Cuando se escriba una completa historia del pensamiento ecuatoriano (tarea que aún está por hacerse, pese a los enormes avances logrados por el trabajo de Arturo Andrés Roig, Carlos Paladines y otros importantes intelectuales), la figura del Arzobispo González Suárez habrá de ser destacada bajo distintos puntos de vista: no solo fue un prelado que dejó un importantísimo legado en sus cartas pastorales y otros escritos, sino también como un baluarte de las auténticas libertades, cuya defensa abanderó frente a lo que él consideró como atropellos por parte de los regímenes liberales. Además, como es tan sabido, su obra de investigación histórica es monumental, y debe ser considerada como el punto de partida de la historiografía contemporánea en el Ecuador. Lo que menos se ha recordado de él, sin embargo, es su contribución al pensamiento estético y a la crítica literaria.
En este último apartado, cabe destacar sus eruditos y fundamentados estudios sobre Dante, Milton, Virgilio, Chateaubriand, Lacordaire, Fr. Luis de León, Lamennais, Montalambert y Balmes; en el anterior, su inolvidable Hermosura de la Naturaleza y Sentimiento Estético de ella –obra en cuyas páginas palpita un amor sin medida a la tierra natal, y una penetración aguda en los temas fundamentales de la estética, concebidos en el contexto de un romanticismo innegable. Todavía recuerdo que en mis primeros años escolares, mi libro de lectura traía un trozo arrancado de ese libro: “Nuestro quinde, el picaflor, diminuto de cuerpo, de plumaje que fascina por lo vivo y lo brillante de sus colores..” Y me pregunto: ¿todavía leen esto los escolares ecuatorianos? Yo lo leí a los ocho años y aún recuerdo la emoción que esas palabras me causaban, la alegría que me daban cuando se reproducían en mi memoria cada vez que encontraba un colibrí.

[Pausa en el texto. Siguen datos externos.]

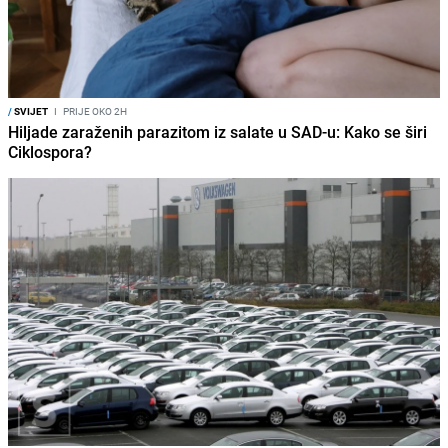
/
SVIJET
I
PRIJE OKO 2H
Hiljade zaraženih parazitom iz salate u SAD-u: Kako se širi
Ciklospora?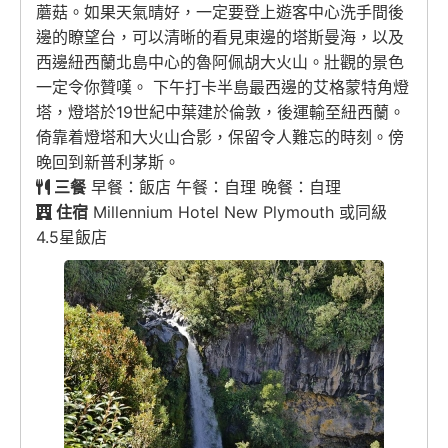
蘑菇。如果天氣晴好，一定要登上遊客中心洗手間後
邊的瞭望台，可以清晰的看見東邊的塔斯曼海，以及
西邊紐西蘭北島中心的魯阿佩胡大火山。壯觀的景色
一定令你贊嘆。 下午打卡半島最西邊的艾格蒙特角燈
塔，燈塔於19世紀中葉建於倫敦，後運輸至紐西蘭。
倚靠着燈塔和大火山合影，保留令人難忘的時刻。傍
晚回到新普利茅斯。
三餐
早餐：飯店 午餐：自理 晚餐：自理
住宿
Millennium Hotel New Plymouth 或同級
4.5星飯店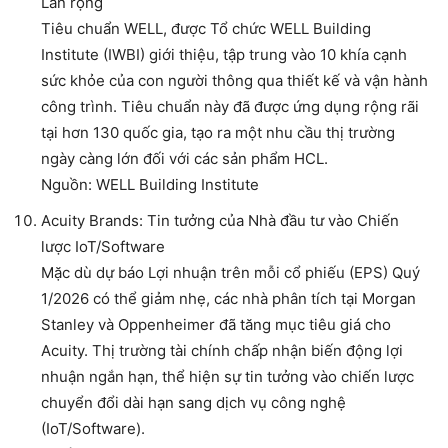
Lan rộng
Tiêu chuẩn WELL, được Tổ chức WELL Building
Institute (IWBI) giới thiệu, tập trung vào 10 khía cạnh
sức khỏe của con người thông qua thiết kế và vận hành
công trình. Tiêu chuẩn này đã được ứng dụng rộng rãi
tại hơn 130 quốc gia, tạo ra một nhu cầu thị trường
ngày càng lớn đối với các sản phẩm HCL.
Nguồn: WELL Building Institute
Acuity Brands: Tin tưởng của Nhà đầu tư vào Chiến
lược IoT/Software
Mặc dù dự báo Lợi nhuận trên mỗi cổ phiếu (EPS) Quý
1/2026 có thể giảm nhẹ, các nhà phân tích tại Morgan
Stanley và Oppenheimer đã tăng mục tiêu giá cho
Acuity. Thị trường tài chính chấp nhận biến động lợi
nhuận ngắn hạn, thể hiện sự tin tưởng vào chiến lược
chuyển đổi dài hạn sang dịch vụ công nghệ
(IoT/Software).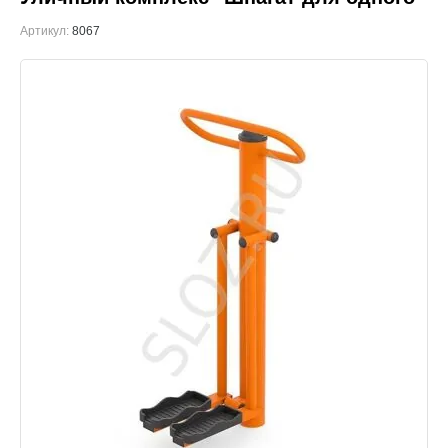
Артикул:
8067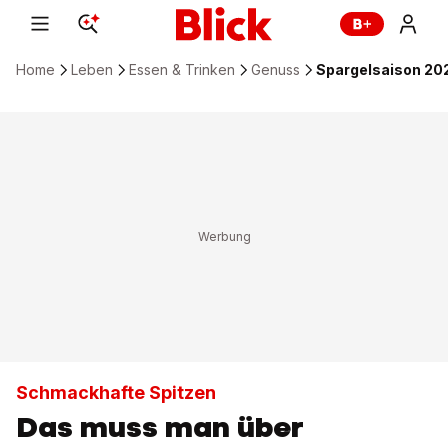
Home
Leben
Essen & Trinken
Genuss
Spargelsaison 202
Schmackhafte Spitzen
Das muss man über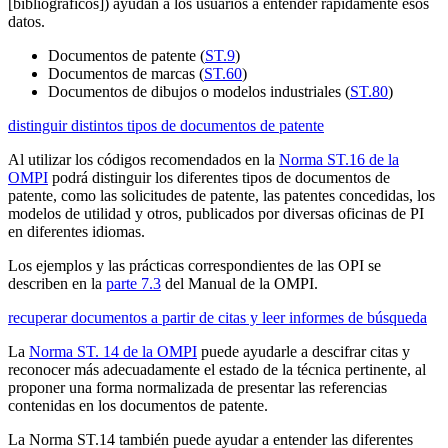
[bibliográficos]) ayudan a los usuarios a entender rápidamente esos
datos.
Documentos de patente (
ST.9
)
Documentos de marcas (
ST.60
)
Documentos de dibujos o modelos industriales (
ST.80
)
distinguir distintos tipos de documentos de patente
Al utilizar los códigos recomendados en la
Norma ST.16 de la
OMPI
podrá distinguir los diferentes tipos de documentos de
patente, como las solicitudes de patente, las patentes concedidas, los
modelos de utilidad y otros, publicados por diversas oficinas de PI
en diferentes idiomas.
Los ejemplos y las prácticas correspondientes de las OPI se
describen en la
parte 7.3
del Manual de la OMPI.
recuperar documentos a partir de citas y leer informes de búsqueda
La
Norma ST. 14 de la OMPI
puede ayudarle a descifrar citas y
reconocer más adecuadamente el estado de la técnica pertinente, al
proponer una forma normalizada de presentar las referencias
contenidas en los documentos de patente.
La Norma ST.14 también puede ayudar a entender las diferentes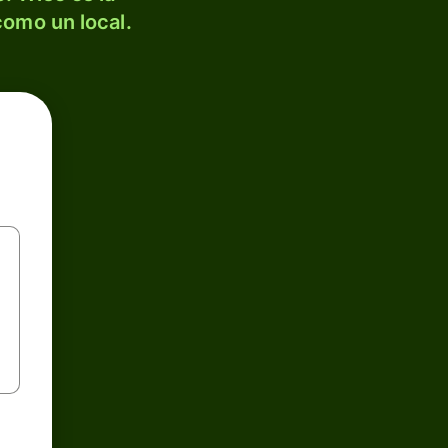
como un local.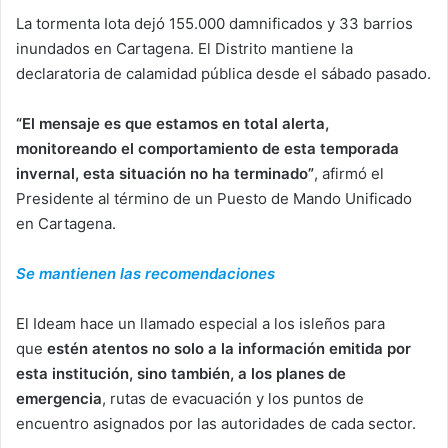
La tormenta Iota dejó 155.000 damnificados y 33 barrios
inundados en Cartagena. El Distrito mantiene la
declaratoria de calamidad pública desde el sábado pasado.
“El mensaje es que estamos en total alerta,
monitoreando el comportamiento de esta temporada
invernal, esta situación no ha terminado”
, afirmó el
Presidente al término de un Puesto de Mando Unificado
en Cartagena.
Se mantienen las recomendaciones
El Ideam hace un llamado especial a los isleños para
que
estén atentos no solo a la información emitida por
esta institución, sino también, a los planes de
emergencia
, rutas de evacuación y los puntos de
encuentro asignados por las autoridades de cada sector.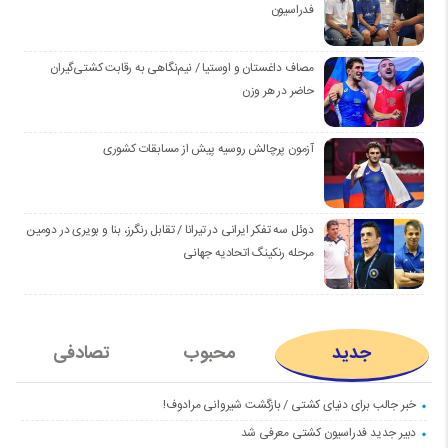
فدراسیون
مصاف داغستان و اوستیا / نیم‌نگاهی به رقابت کشتی‌گیران
حاضر در هر وزن
آزمون پرچالش روسیه پیش از مسابقات کشوری
دوئل سه تفکر ایرانی در تیرانا / تقابل رنگرز، بنا و بویری در دومین
مرحله رنکینگ اتحادیه جهانی
جدید
محبوب
تصادفی
خبر جالب برای دنیای کشتی / بازگشت شیروانی مرادوف!
دبیر جدید فدراسیون کشتی معرفی شد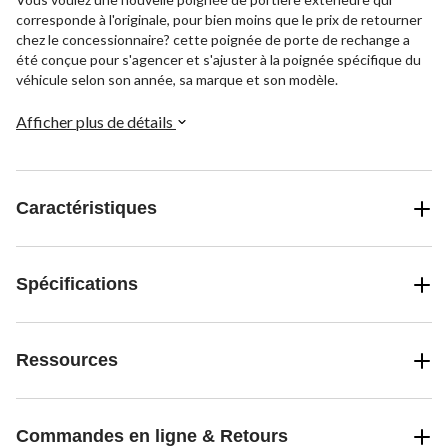
corresponde à l'originale, pour bien moins que le prix de retourner
chez le concessionnaire? cette poignée de porte de rechange a
été conçue pour s'agencer et s'ajuster à la poignée spécifique du
véhicule selon son année, sa marque et son modèle.
Afficher plus de détails
Caractéristiques
Spécifications
Ressources
Commandes en ligne & Retours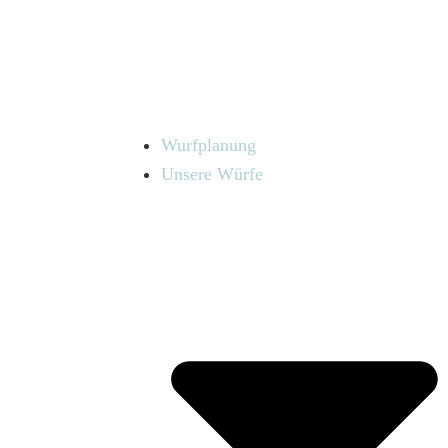
Wurfplanung
Unsere Würfe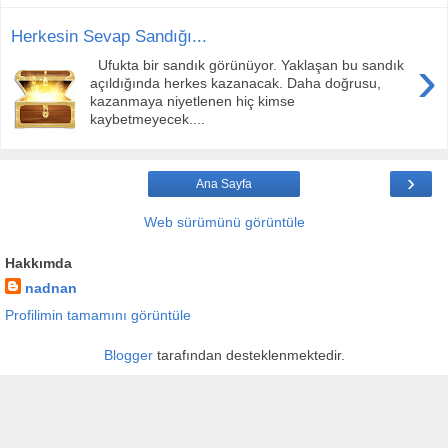
Herkesin Sevap Sandığı...
›
Ufukta bir sandık görünüyor. Yaklaşan bu sandık
açıldığında herkes kazanacak. Daha doğrusu,
kazanmaya niyetlenen hiç kimse
kaybetmeyecek....
›
Ana Sayfa
Web sürümünü görüntüle
Hakkımda
nadnan
Profilimin tamamını görüntüle
Blogger
tarafından desteklenmektedir.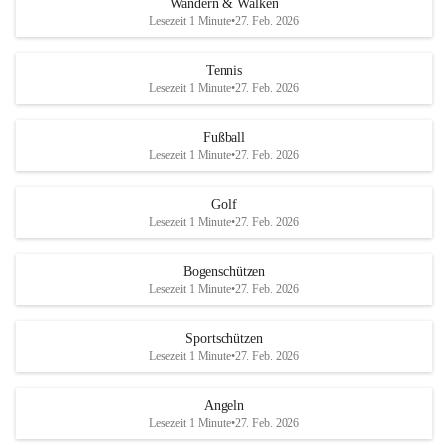
Wandern & Walken
Lesezeit 1 Minute
•
27. Feb. 2026
Tennis
Lesezeit 1 Minute
•
27. Feb. 2026
Fußball
Lesezeit 1 Minute
•
27. Feb. 2026
Golf
Lesezeit 1 Minute
•
27. Feb. 2026
Bogenschützen
Lesezeit 1 Minute
•
27. Feb. 2026
Sportschützen
Lesezeit 1 Minute
•
27. Feb. 2026
Angeln
Lesezeit 1 Minute
•
27. Feb. 2026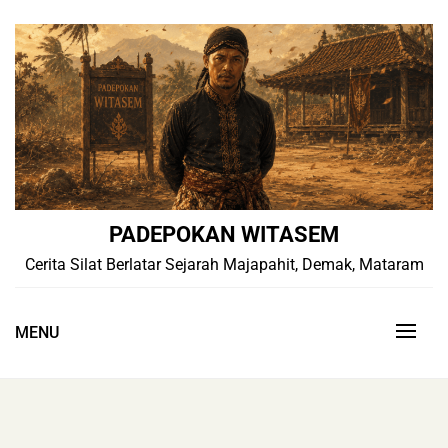
Skip
to
content
PADEPOKAN WITASEM
Cerita Silat Berlatar Sejarah Majapahit, Demak, Mataram
MENU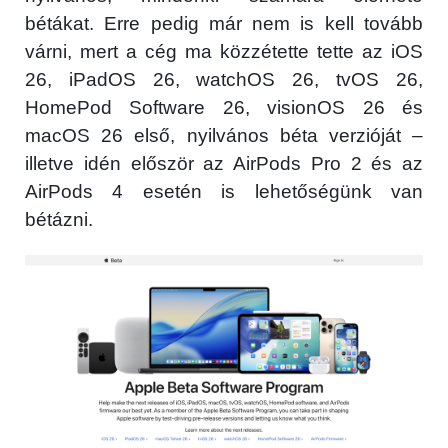
bétákat. Erre pedig már nem is kell tovább
várni, mert a cég ma közzétette tette az iOS
26, iPadOS 26, watchOS 26, tvOS 26,
HomePod Software 26, visionOS 26 és
macOS 26 első, nyilvános béta verzióját –
illetve idén először az AirPods Pro 2 és az
AirPods 4 esetén is lehetőségünk van
bétázni.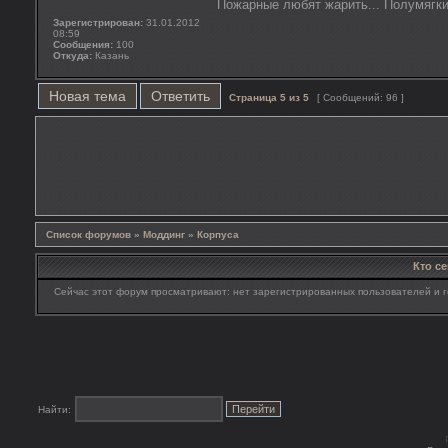
Пожарные любят жарить... Полумягки
Зарегистрирован:
31.01.2012
08:59
Сообщения:
100
Откуда:
Казань
Новая тема
Ответить
Страница
5
из
5
[ Сообщений: 96 ]
Список форумов
»
Моддинг
»
Корпуса
Кто с
Сейчас этот форум просматривают: нет зарегистрированных пользователей и г
Найти: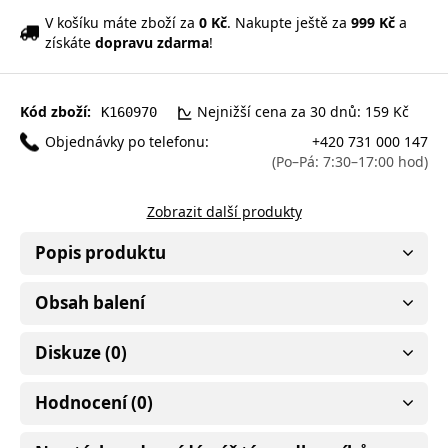
V košíku máte zboží za
0 Kč
. Nakupte ještě za
999 Kč
a
získáte
dopravu zdarma
!
Kód zboží:
Nejnižší cena za 30 dnů: 159 Kč
K160970
Objednávky po telefonu:
+420 731 000 147
(Po–Pá: 7:30–17:00 hod)
Zobrazit další produkty
Popis produktu
Obsah balení
Diskuze (0)
Hodnocení (0)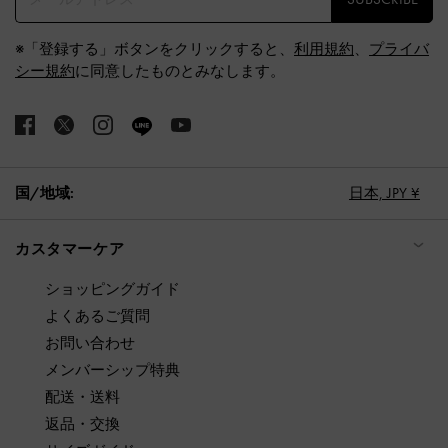
※「登録する」ボタンをクリックすると、
利用規約
、
プライバ
シー規約
に同意したものとみなします。
国/地域:
日本,
JPY ¥
カスタマーケア
ショッピングガイド
よくあるご質問
お問い合わせ
メンバーシップ特典
配送・送料
返品・交換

Hombre de su tiempo, González Suárez no podía sustraerse al espíritu que en el siglo XIX dominó todos los quehaceres de la inteligencia. La filosofía romántica, con su reivindicación de la naturaleza, de los atributos no racionales del ser humano, de la sensibilidad y la libertad, plasmó toda la obra del ilustre prelado y exhibió sus mejores frutos en los textos citados; pero aun su obra histórica y su doctrina religiosa están impregnados de ese mismo espíritu. Lo prueba su concepción de la historia como una lección moral y su atinada dirección de la Iglesia bajo el criterio de libertad. Una libertad que solo en parte podía coincidir con la que proclamaba el régimen alfarista, pero no por ello de menor amplitud.
En los feos tiempos que vivimos, viendo a la república carcomida por voracidades sin nombre y atravesada por fanatismos anacrónicos, temo que los homenajes que se hagan mañana al ilustre Arzobispo no pasen de las formalidades: la médula vital de la cultura serán un suspiro en medio de la solemnidad, pero algún día González Suárez volverá a vivir en el alma de los niños que lean la descripción de los paisajes insuperables de nuestra tierra.